■ **Task goal**
In this material, which lines include the string "Ihrer"? Show them.

■ **Information**
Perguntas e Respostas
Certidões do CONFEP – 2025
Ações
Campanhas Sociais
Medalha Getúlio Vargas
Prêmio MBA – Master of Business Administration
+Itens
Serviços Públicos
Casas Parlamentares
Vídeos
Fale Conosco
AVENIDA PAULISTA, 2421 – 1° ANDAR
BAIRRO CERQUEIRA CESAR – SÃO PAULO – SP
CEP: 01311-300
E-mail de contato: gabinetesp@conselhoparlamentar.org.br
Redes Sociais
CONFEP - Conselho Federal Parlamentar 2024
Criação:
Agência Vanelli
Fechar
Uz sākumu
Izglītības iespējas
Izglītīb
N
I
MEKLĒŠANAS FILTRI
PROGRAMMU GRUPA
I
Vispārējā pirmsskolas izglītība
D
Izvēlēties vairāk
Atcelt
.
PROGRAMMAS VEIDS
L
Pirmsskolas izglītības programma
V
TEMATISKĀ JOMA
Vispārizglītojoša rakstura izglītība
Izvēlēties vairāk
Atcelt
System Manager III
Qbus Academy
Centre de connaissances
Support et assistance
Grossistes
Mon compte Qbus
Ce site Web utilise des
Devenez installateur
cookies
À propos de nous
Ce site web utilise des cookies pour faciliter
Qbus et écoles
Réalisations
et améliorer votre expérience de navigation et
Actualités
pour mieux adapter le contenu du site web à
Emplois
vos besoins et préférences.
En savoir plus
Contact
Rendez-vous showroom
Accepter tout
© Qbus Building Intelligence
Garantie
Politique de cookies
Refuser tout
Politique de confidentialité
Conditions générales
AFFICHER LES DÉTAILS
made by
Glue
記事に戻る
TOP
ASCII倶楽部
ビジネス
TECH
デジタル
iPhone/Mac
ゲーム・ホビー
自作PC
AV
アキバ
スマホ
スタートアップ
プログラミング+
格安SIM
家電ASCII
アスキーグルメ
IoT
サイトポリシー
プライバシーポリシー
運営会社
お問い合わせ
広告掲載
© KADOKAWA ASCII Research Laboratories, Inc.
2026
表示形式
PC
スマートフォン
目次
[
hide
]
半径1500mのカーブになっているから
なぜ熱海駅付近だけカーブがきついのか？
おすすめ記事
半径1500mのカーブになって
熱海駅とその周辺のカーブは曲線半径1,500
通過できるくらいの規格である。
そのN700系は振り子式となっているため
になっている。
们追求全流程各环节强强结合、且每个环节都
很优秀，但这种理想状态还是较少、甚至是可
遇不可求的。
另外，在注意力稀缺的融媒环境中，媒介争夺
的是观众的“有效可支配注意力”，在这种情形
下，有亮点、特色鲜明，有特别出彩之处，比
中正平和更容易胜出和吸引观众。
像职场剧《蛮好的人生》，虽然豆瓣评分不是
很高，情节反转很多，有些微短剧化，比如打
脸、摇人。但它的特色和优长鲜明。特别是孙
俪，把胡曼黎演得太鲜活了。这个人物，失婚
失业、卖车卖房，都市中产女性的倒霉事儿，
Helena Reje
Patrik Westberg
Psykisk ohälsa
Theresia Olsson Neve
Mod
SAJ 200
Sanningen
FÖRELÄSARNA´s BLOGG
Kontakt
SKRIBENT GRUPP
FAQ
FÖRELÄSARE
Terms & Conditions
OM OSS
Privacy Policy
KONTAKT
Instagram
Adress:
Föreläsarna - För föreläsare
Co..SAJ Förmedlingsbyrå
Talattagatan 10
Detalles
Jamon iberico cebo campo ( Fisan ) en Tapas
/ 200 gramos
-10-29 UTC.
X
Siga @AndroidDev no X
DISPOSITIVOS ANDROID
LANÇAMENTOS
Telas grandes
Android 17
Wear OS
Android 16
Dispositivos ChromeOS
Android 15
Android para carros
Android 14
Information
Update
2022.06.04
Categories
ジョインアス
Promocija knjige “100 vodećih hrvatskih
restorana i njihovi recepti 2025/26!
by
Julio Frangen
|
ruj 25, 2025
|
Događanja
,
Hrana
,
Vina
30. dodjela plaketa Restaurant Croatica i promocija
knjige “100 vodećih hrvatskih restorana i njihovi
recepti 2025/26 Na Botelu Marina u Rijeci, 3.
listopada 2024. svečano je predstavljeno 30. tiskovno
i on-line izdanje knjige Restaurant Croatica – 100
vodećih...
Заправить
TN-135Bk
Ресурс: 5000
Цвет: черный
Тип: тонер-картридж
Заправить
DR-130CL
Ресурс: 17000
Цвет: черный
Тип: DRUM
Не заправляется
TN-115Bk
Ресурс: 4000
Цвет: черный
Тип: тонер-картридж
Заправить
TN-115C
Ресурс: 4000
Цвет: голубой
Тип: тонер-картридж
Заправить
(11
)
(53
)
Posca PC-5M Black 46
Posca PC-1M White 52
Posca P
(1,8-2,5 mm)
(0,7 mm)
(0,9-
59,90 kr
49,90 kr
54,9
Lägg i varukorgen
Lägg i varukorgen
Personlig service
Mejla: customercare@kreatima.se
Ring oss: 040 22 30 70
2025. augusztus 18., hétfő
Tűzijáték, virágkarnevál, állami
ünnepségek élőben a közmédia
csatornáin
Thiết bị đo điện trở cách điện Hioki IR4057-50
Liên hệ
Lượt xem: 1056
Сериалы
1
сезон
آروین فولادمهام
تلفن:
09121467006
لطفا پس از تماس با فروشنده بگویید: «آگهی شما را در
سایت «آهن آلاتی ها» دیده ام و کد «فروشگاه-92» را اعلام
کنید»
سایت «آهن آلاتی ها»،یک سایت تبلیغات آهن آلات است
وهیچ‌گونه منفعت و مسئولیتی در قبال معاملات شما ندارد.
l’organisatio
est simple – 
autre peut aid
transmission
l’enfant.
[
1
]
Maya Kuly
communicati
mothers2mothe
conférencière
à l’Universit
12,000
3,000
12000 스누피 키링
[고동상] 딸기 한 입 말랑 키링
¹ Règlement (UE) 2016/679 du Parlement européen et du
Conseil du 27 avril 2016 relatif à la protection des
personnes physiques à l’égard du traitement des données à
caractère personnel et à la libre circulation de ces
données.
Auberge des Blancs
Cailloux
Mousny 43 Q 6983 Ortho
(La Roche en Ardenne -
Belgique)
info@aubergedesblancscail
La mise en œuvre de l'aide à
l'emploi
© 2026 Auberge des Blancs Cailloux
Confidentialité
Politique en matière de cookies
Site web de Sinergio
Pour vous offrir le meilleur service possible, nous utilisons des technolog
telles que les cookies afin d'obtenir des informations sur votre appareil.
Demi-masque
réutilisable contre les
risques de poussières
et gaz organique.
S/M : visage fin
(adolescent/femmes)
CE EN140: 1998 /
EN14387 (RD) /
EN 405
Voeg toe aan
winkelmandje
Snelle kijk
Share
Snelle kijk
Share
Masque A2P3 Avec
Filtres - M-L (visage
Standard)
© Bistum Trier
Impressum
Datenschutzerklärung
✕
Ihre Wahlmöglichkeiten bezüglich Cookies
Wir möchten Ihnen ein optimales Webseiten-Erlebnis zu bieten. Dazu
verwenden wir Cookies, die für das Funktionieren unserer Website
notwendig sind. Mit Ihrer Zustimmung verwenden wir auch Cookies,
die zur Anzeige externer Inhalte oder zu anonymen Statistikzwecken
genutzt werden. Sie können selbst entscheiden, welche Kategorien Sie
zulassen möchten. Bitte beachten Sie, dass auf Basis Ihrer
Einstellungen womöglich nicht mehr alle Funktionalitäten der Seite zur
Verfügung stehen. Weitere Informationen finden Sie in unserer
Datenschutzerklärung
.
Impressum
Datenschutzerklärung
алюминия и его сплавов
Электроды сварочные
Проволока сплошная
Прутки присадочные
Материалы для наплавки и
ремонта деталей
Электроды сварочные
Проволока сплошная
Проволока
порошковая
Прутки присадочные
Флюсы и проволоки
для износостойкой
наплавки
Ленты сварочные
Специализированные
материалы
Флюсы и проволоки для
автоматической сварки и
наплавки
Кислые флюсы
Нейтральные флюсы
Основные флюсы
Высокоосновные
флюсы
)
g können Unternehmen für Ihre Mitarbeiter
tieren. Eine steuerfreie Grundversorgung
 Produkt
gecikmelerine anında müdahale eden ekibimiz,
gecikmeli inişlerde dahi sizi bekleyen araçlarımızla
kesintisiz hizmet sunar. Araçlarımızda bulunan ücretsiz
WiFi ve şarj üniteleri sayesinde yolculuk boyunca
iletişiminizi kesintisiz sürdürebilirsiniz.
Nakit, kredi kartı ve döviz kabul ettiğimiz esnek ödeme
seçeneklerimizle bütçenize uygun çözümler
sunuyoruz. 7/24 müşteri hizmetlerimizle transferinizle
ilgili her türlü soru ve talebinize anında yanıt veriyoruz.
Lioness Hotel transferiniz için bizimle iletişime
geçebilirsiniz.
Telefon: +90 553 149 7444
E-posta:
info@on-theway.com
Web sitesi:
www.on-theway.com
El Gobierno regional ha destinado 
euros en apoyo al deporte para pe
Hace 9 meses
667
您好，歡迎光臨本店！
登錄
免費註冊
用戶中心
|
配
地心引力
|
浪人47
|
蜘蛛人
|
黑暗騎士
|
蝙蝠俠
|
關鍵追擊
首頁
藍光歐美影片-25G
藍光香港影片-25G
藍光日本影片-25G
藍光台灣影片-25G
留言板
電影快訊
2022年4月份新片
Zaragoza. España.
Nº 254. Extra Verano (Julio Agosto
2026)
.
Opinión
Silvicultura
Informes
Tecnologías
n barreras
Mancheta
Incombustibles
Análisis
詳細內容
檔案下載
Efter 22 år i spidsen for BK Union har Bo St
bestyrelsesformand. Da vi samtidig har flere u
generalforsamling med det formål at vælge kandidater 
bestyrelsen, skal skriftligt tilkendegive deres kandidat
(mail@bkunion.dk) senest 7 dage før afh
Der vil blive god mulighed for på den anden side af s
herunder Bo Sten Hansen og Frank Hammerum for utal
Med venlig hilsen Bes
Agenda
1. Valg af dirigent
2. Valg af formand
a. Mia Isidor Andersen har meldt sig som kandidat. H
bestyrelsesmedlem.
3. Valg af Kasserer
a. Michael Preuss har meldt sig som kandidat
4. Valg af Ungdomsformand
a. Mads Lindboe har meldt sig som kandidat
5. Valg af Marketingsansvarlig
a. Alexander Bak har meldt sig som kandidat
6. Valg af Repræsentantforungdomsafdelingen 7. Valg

■ **Answer box**
notwendig sind. Mit Ihrer Zustimmung verwenden wir auch Cookies,
zulassen möchten. Bitte beachten Sie, dass auf Basis Ihrer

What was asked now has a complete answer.